__YOUR TASK__.
Retype the listing exactly, minus its pictures.

__DATA__.
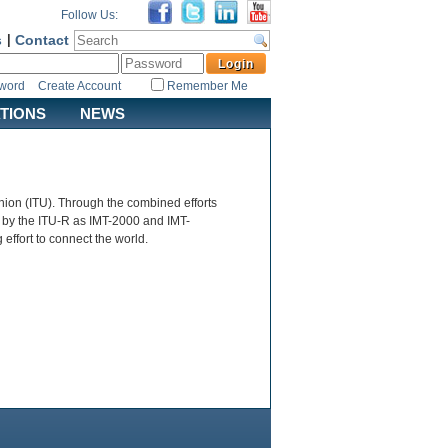
Follow Us:
s
|
Contact
sword
Create Account
Remember Me
ATIONS
NEWS
ion (ITU). Through the combined efforts
 by the ITU-R as IMT-2000 and IMT-
ffort to connect the world.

__RESPONSE BOX__.
Follow Us:
s
|
Contact
sword
Create Account
Remember Me
ATIONS
NEWS
ion (ITU). Through the combined efforts
 by the ITU-R as IMT-2000 and IMT-
ffort to connect the world.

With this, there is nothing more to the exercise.